An easy read, How the Mighty Fall (2009) provides straightforward guidelines for self-examination and evaluation, helpful to any advisor, administrator, volunteer, or inter/national organization staff person striving to ensure chapter and individual member success. Based on research, he presents ways to not only detect and avoid decline, but also to reverse it. Collins (2009) identifies five stages of decline and his markers for each.
Stage 1: Hubris Born of Success
Defined by success supported by entitlement and arrogance, "what" replaces "why," a decline in learning orientation, and discounting the role of luck.
Look for chapters that make excuses for low grade point averages; refuse to change recruiting techniques even though membership is declining; embrace credit for past successes, but assume no responsibility for current failures; claim their rights are being violated when disciplined; and/or never use any means of evaluation.
Stage 2: Undisciplined Pursuit of More
Defined by an unsustainable quest for growth, confusing big with great, undisciplined discontinuous leaps, a declining proportion of the right people in key seats, easy choices are valued more than the right choices, and bureaucracy subverts discipline.
Look for chapters that have no concern for the welfare or size of other groups in their community; can only claim numbers rather than accomplishments; slate officers based on popularity instead of skill; willingly spend huge sums on t-shirts, alcohol, and recruitment; and/or refuse to provide effective means for holding members accountable.
Stage 3: Denial of Risk and Peril
Defined by the amplification of the positive while discounting the negative, big bets and bold goals without empirical validation, taking huge risks based on ambiguous data, erosion of healthy team dynamics, externalizing blame, obsessive reorganization, and imperious detachment.
Look for chapters that refuse to practice good risk management skills; fail to consider consequences of irresponsible behavior; fail to hold members accountable; fail to invest the time and energy to develop personal relationships among chapter members; and/or seldom, if ever, establish relationships with their fraternity/sorority advisor, chapter advisors, or their inter/national organization.
Stage 4: Grasping for Salvation
Defined by the search for a series of silver bullets to repair the organization, grasping for a leader who will serve as a savior; panic and haste, radical change and "revolution" with fanfare that often is not preceded by results, an initial upswing followed by disappointments, confusion and cynicism, chronic restructuring, and erosion of financial strength.
Look for chapters that provide leadership opportunities for only a select few, focus on having the best party of the year, seldom follow through with plans, seldom have a plan, and/or recruit only a few days each year.
Stage 5: Capitulation to Irrelevance or Death
Defined by hopelessness.
Look for chapters that withdraw from the fraternal community and/or refuse to ask for help. Collins (2009, p. 107) states, "By the time a company has moved through stages 1, 2, 3, and 4, those in power can become exhausted, dispirited, and eventually abandon hope. And when you abandon hope you should begin preparing for the end."

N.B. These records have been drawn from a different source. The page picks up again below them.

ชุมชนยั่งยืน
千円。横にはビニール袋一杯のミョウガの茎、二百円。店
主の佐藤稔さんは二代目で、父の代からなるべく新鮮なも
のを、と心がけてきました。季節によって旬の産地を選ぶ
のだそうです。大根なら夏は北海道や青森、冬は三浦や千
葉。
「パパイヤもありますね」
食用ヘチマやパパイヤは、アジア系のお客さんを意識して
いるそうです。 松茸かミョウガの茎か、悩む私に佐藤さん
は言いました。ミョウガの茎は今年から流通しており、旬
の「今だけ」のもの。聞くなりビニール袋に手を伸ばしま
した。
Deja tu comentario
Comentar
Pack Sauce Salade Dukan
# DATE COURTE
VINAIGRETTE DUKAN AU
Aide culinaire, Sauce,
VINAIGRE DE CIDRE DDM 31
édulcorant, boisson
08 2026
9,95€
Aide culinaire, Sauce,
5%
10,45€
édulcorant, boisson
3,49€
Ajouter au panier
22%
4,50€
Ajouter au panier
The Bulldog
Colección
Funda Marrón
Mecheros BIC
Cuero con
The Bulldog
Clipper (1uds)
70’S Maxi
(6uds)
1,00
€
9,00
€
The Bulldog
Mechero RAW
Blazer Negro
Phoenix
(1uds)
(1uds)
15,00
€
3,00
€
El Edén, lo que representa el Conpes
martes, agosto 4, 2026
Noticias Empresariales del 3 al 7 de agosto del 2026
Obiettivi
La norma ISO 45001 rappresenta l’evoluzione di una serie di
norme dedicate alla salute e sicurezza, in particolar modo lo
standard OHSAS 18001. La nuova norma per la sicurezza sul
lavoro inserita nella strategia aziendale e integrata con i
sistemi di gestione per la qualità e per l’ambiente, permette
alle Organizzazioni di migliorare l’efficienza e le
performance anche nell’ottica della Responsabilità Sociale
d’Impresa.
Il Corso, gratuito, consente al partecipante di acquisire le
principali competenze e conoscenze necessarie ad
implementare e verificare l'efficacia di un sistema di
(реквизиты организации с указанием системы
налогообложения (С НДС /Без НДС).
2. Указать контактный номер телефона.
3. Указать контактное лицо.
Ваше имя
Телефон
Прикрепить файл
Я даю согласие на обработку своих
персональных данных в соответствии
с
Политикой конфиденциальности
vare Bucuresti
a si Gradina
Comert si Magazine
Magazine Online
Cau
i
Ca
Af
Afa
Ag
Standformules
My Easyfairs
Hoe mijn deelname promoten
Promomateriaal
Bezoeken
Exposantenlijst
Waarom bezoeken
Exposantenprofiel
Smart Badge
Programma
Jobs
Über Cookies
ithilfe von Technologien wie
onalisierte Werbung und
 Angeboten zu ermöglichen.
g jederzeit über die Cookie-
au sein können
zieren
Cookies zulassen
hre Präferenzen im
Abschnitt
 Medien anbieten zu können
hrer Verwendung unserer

A key concept expressed in the book is the importance of ensuring the "right people" are in key seats in order to create change. Collins (2009) provides six characteristics of such people:
- they fit with the community's core values;
- they don't have to be tightly managed;
- they understand that they do not have "jobs", they have responsibilities;
- they fulfill their commitments;
- they are passionate about their community (chapter) and its work; and
- they display "window and mirror" maturity
Collins (2009, p. 160) describes “window and mirror” maturity as such: “When things go well, the right people point out the window, giving credit to factors other than themselves…Yet when things go awry, they do not blame circumstances or other people for setbacks and failures; they point in the mirror and say, "I'm responsible."
Collins stresses other important concepts in the chapters devoted to each stage of decline. He provides two charts of note: One that describes leadership team dynamics, a chart contrasting the dynamics of teams on the way down and those on the way up, and a chart that offers strategies to reverse the downward spiral of Stage 4: Grasping for Salvation.
Understanding the stages of decline and how they can be reversed is critical for all who strive to ensure that our chapters and organizations are indeed relevant and the very best they can be. How the Mighty Fall (2009) is key to understanding that, "A core business that meets a fundamental human need – and one at which you've become the best in the world – rarely becomes obsolete" (p. 32).
Collins, J. (2009). How the mighty fall: And why some companies never give in. New York, NY: HarperCollins.
Collins, J., & Porras, J. (2002). Built to last: Successful habits of visionary companies. New York, NY: Harper Paperback.